# Real estate purchase permission



## Guest (May 7, 2012)

Maybe it's just my bad memory, or maybe it was true. I think I remember reading that any foreigner buying MX property needs to get a permission from the Secretary of Relaciones Exteriores in order to buy, and that the cost for this permission is about 5300 pesos.

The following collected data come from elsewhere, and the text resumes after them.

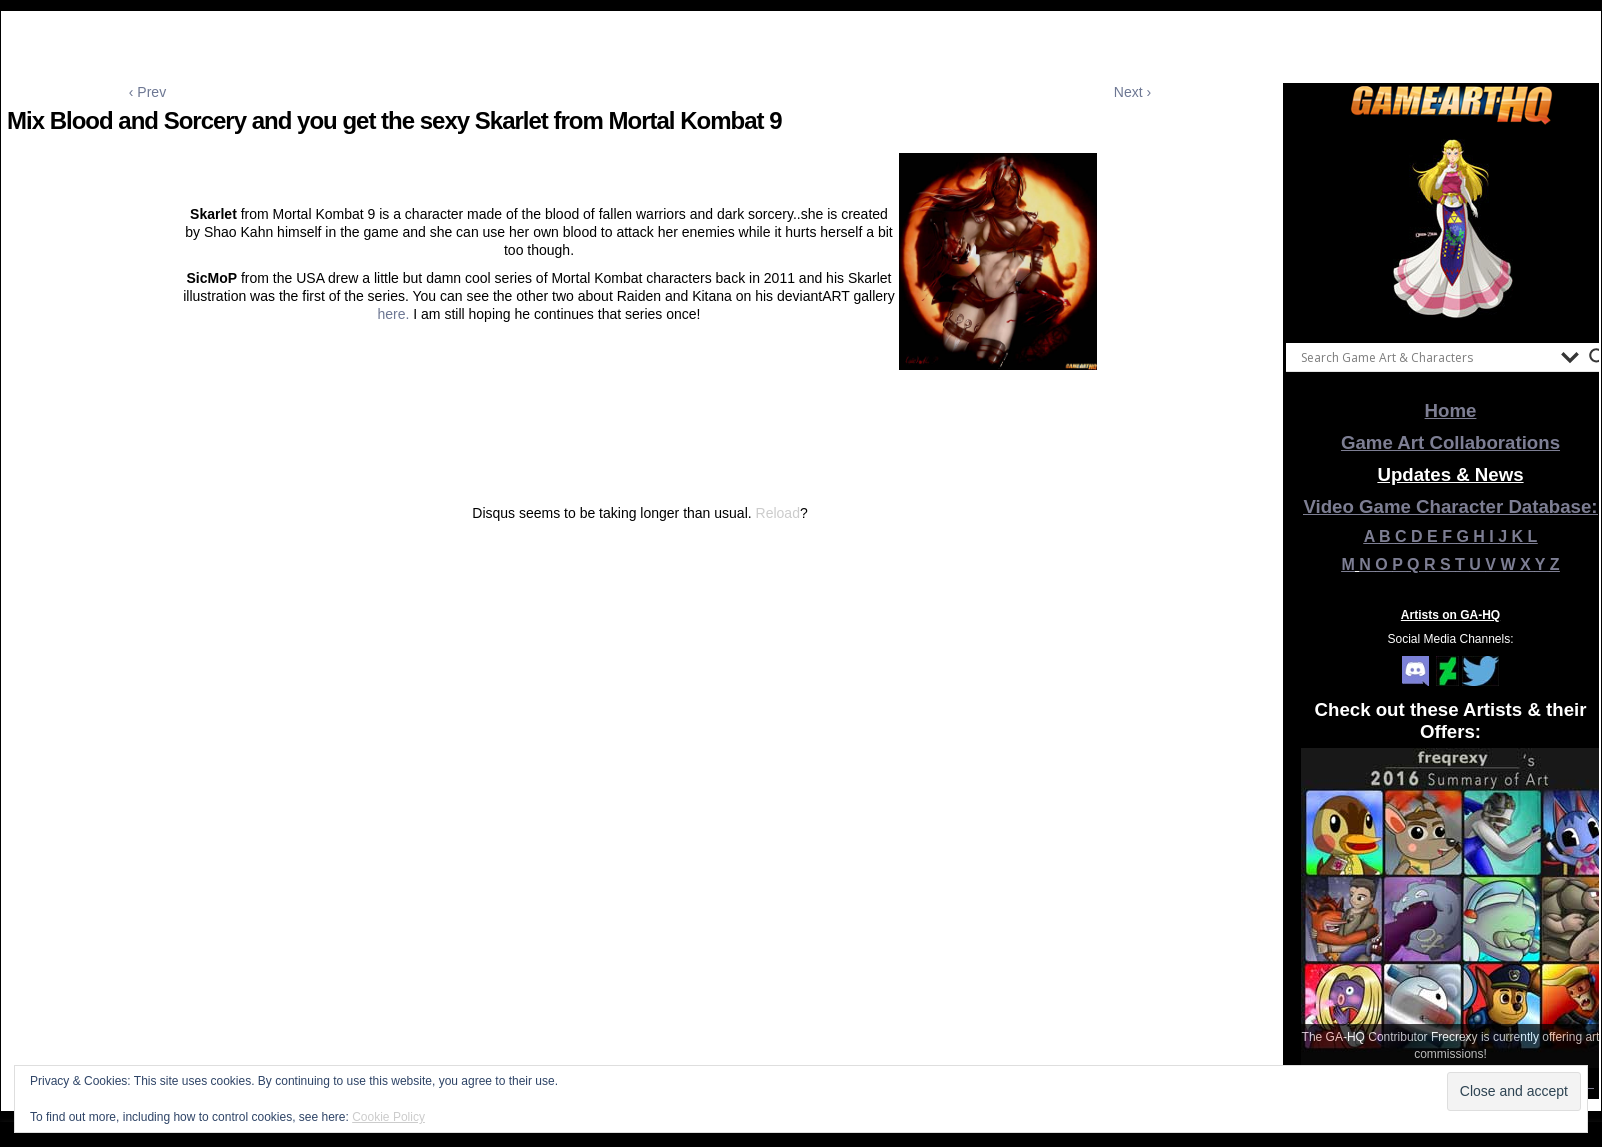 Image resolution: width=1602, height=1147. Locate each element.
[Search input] (1426, 357)
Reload (778, 513)
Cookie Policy (388, 1117)
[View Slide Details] (1451, 229)
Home (1451, 410)
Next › (1132, 92)
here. (395, 314)
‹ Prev (147, 92) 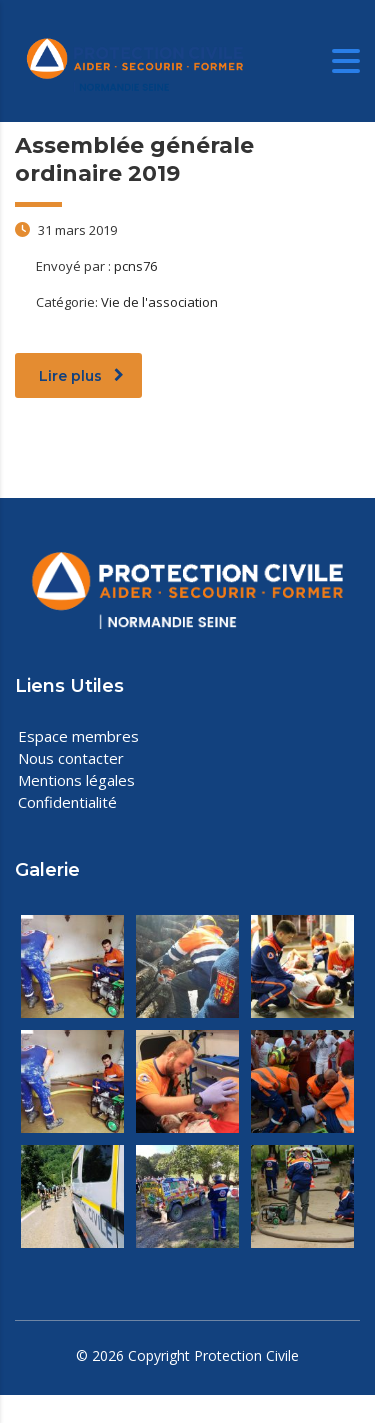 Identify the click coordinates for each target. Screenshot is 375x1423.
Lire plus (81, 376)
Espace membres (78, 736)
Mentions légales (76, 780)
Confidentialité (67, 802)
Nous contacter (71, 758) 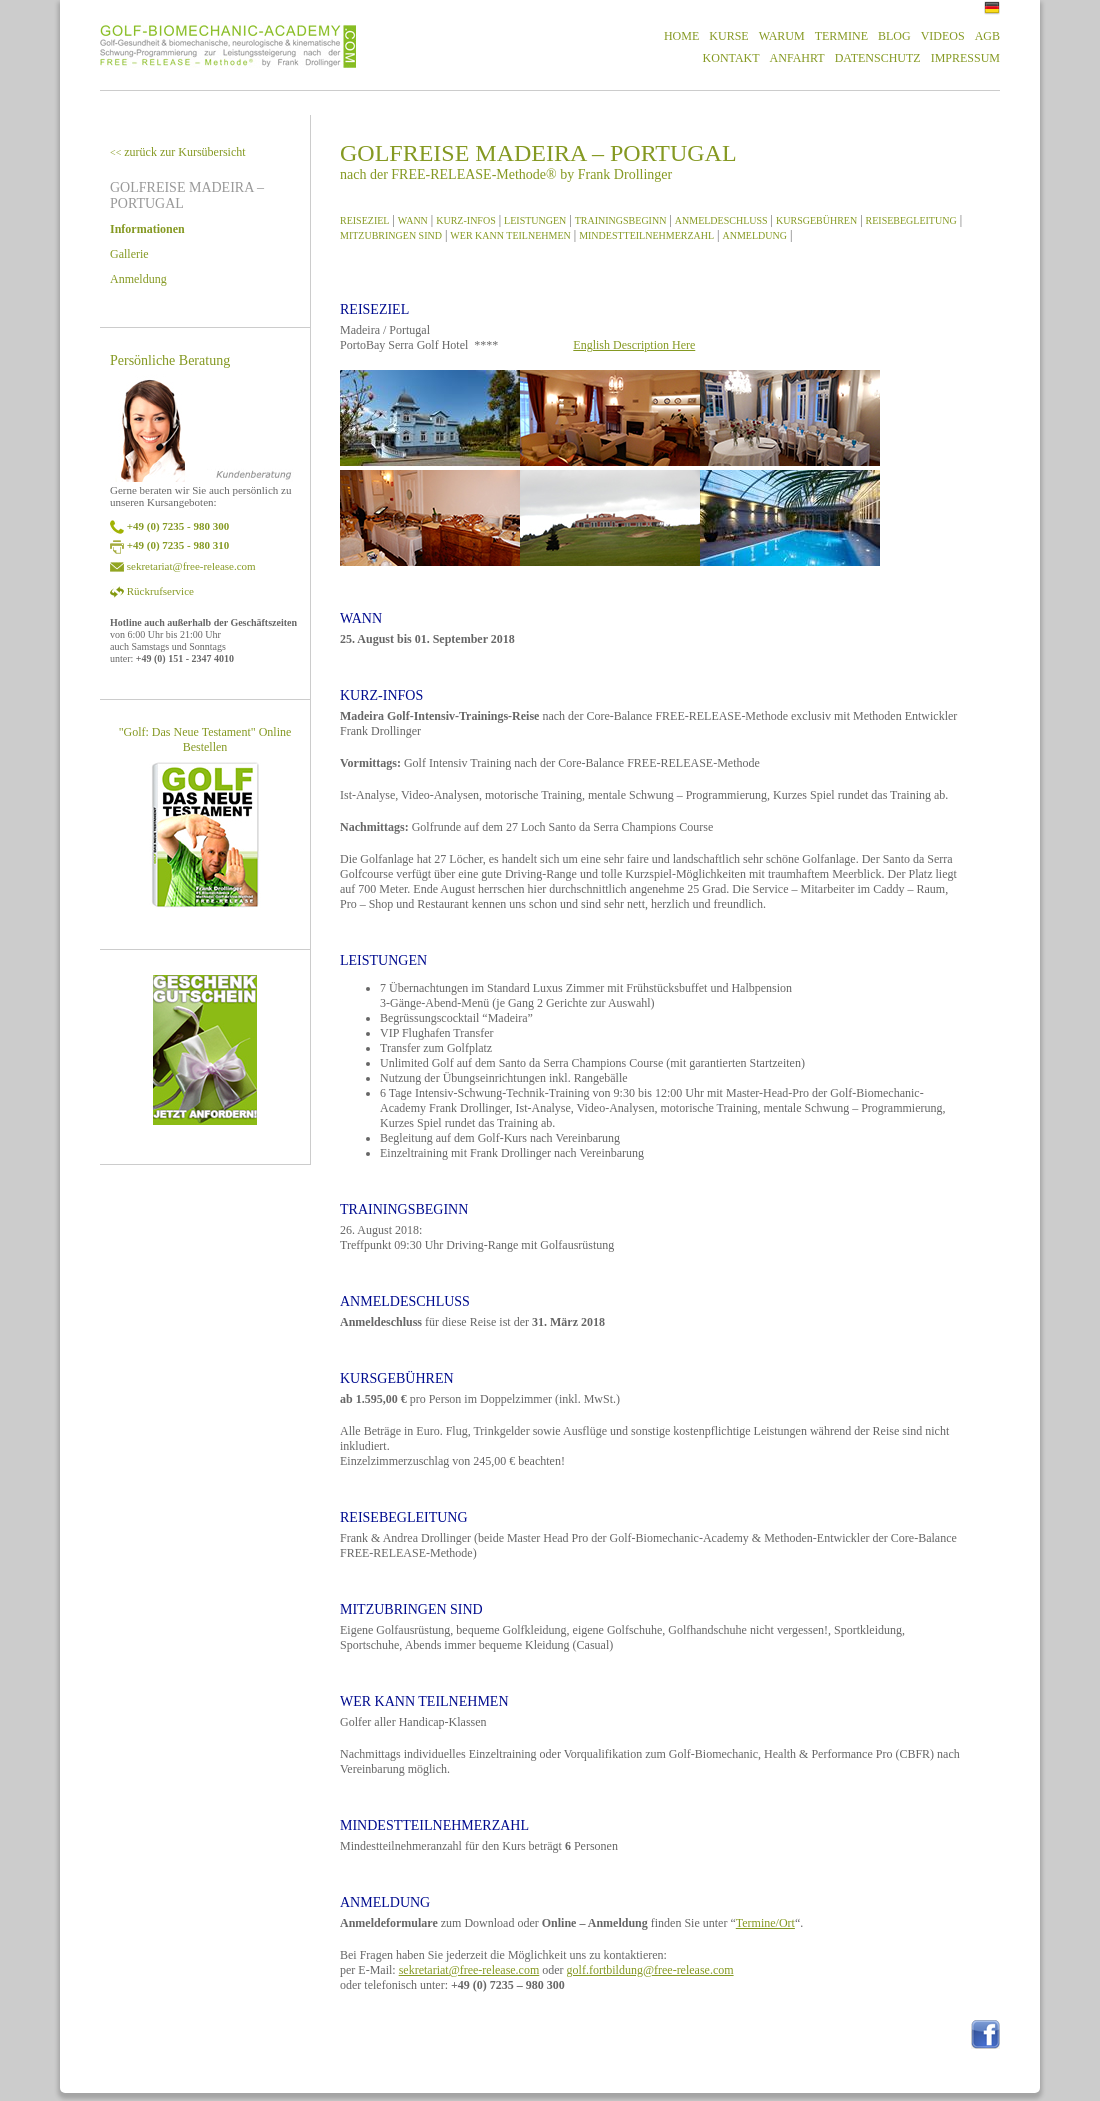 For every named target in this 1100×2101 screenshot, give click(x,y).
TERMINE (841, 36)
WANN (413, 220)
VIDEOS (943, 36)
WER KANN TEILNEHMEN (510, 235)
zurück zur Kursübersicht (178, 152)
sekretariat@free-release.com (191, 566)
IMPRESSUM (965, 58)
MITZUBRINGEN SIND (391, 235)
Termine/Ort (765, 1923)
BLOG (894, 36)
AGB (987, 36)
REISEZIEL (364, 220)
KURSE (728, 36)
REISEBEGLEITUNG (911, 220)
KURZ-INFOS (465, 220)
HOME (681, 36)
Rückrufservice (160, 591)
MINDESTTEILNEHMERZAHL (646, 235)
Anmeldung (138, 279)
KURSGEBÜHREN (816, 220)
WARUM (782, 36)
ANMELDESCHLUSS (721, 220)
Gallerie (129, 254)
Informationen (147, 229)
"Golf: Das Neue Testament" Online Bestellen (205, 739)
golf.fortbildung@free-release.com (650, 1970)
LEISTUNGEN (535, 220)
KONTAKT (731, 58)
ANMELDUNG (755, 235)
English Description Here (634, 345)
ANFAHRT (797, 58)
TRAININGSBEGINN (621, 220)
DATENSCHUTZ (878, 58)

That said, I am not in any restricted zones such as near the beaches or a border. I would be buying in my name, and not under a fideicomiso. I looked at the MX Government's website and here (either the 5th or 6th entry on their chart) it says " NO COST". Am I wrong, or is this just a moneymaker for the notarios?

trm-adq-Costos y Tiempos



-


----------



## conklinwh (Dec 19, 2009)

It maybe a notario moneymaker but nobody that I know has ever bought without 1st having a permiso. Our were $7000p so really good moneymaker.


----------



## chicois8 (Aug 8, 2009)

I have 2 properties in Mexico,1 with a fideicomiso and one with an escatura and both transactions I paid a fee of about 5000 pesos for the permission from the Dept. of Foreign Affairs....


----------



## kazslo (Jun 7, 2010)

Good thing I read this thread, I didn't know that I needed a permission to purchase outside of the restricted zone. In July I'm having the house transfered into my name - is there any reason that the permission can't be requested prior to the transaction without a notary, and according to the SRE at NO COST?


----------



## tommygn (Dec 2, 2011)

The permisión CAN be had at NO COST, that said, I advise that you pay the notary to do it. In general terms of notary costs, 5,000 is not a lot, and remember there is a reason why they charge for that. They will make sure the permit is correctly structured and complies with every law on your particular transaction.

My experience on Real Estate has brought me a mentality of not skimping on this little costs, remember it is your estate. Play it safe and have a pro do it for you.

At the very least it will save you a hastle. At the most it will protect 100,000´s of dollars of yours.


----------